The conference theme takes as its starting point the words of Jennie Lee, the newly appointed Minister for the Arts, who, in 1965, spoke of
her wish for a Britain that was ‘gayer and more cultivated.’ Lee’s comment accompanied a substantial increase in state funding for the
Arts, distributed via quangos such as the Arts Council and the Council for Industrial Design, and addressed a wider context in which certain
forms of cultural and recreational activities – and the architectural settings for them – were deemed to have particular value. The idea was
especially marked among the political left but represented a consensus: Labour’s 1959 manifesto was entitled Leisure for Living, while the
Conservatives that same year published The Challenge of Leisure. Such questions seemed particularly significant given the widespread belief
that technological developments would soon result in a shorter working week and an increase in leisure time. In these circumstances, communal
high-cultural, educational and sporting activities were possible counterweights to individualism, materialism, and (a perceived) malign
The mid-century concern with culture, leisure and new forms of space had its roots in nineteenth-century ideas of ‘improvement’,
particularly as re-worked and refined in the inter-war decades, and took place within a wider context in which certain approaches to design
and cultural production were favoured. We can thus distinguish a clear attempt to ‘re-form’ Britain in a new, modern (‘cultured’) image which
drew in part on apparently sophisticated European practice but which, as the Architectural Review’s ‘Townscape’ campaigns shows, also drew on
consciously ‘British,’ or at least ‘English’ precedents. There was, in effect, an expert-led, ‘technocratic’ approach to modernity, in which
the British would be steered in a particular direction through design, architecture and urbanism, and by a range of individuals and groups
including not only national and local authorities, but also voluntary organisations and societies. The city emerged as a particular site of
debate, with architect-planners creating lively images of a new communal urbanity in terms which paralleled the wider stress on
community and leisure. Not only would the result be a transformed citizenry, but also a new image of Britain. Furthermore, as exhibitions
such as ‘Britain Can Make It’ (1946) demonstrated, the agenda was also to ensure Britain’s prominence on the world stage.
This conference explores how these themes were manifested in architectural discourse, form and space. Its concern is architectural
production in the widest sense, encompassing not only completed buildings and unbuilt projects but also texts and the media. The
conference addresses an emerging ‘historical turn’ in twentieth-century British architectural history away from primarily formalist accounts of
style to something akin to the deeper-rooted, more sophisticated histories of modern art and literature.

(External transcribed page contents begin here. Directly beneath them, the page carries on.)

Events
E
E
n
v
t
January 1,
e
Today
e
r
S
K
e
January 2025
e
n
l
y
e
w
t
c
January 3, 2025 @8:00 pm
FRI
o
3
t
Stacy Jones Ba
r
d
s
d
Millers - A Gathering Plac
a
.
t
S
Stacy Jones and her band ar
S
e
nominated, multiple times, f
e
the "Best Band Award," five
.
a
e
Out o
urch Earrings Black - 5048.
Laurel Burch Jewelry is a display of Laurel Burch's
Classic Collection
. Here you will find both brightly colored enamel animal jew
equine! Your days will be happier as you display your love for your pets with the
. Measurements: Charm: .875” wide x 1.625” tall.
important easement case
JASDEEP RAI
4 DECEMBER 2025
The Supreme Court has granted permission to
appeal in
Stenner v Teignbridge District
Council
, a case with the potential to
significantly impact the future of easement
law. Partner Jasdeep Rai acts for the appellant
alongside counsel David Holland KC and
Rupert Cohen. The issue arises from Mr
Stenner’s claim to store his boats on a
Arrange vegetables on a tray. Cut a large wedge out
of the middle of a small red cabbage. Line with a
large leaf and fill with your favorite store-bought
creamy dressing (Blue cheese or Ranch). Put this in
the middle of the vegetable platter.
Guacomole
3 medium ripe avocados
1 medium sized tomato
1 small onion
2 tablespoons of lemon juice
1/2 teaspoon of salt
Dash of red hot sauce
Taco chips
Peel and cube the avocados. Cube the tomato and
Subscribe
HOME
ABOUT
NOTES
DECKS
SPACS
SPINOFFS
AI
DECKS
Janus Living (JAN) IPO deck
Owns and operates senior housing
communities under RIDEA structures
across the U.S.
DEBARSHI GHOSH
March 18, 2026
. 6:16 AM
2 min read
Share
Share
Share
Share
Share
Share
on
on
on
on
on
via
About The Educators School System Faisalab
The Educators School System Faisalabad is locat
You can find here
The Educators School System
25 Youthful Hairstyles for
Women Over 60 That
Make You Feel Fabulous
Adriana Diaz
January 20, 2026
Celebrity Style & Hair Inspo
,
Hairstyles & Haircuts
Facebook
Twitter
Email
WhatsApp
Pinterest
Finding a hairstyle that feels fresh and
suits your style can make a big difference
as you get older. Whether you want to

This new architectural history
is rooted in the archive and asks how cultural production functioned as a vehicle through which to explore such ideas as modernity, identity
and community. In essence, architecture is conceived as a commentary on these ideas, whether by embracing or resisting them.
The conference, which is supported by the Paul Mellon Centre for Studies in British Art, and convened by Elizabeth Darling and Alistair
Fair, takes place across 2 days in the John Henry Brookes Building on the Headington Campus of Oxford Brookes University. The conference fee
is £30, and includes lunch and refreshments. Any queries should be addressed to Elizabeth Darling (firstname.lastname@example.org)
Day One: 15th June 2017
10.30 Arrival and coffee
11.00 Welcome – conference chair, Dr Elizabeth Darling
11.15 Session 1: The Pivotal Decades: Re-thinking Architecture and Nationhood 1918-1939.
Theme: This session explores the re-evaluation of the purpose and nature of architecture as Britain entered full democracy. It will
consider the development of new idioms of space and form to accommodate this shift.
Chair: Professor Elizabeth McKellar (Open University)
Dr Elizabeth Darling (Oxford Brookes University): Spaces of Citizenship in inter-war Britain
Dr Jessica Kelly (University for the Creative Arts): Debating Architecture in the Pages of the Architectural Press
Dr Neal Shasore (University of Westminster): 66 Portland Place: Refashioning the Profession for a Democratic Age
2.00 Session 2: Educating the Nation after 1945.
Theme: A modern nation required an educated citizenry. Kickstarted by the Education Act of 1944, and a baby boom, the post-war years saw a
dramatic expansion in educational building.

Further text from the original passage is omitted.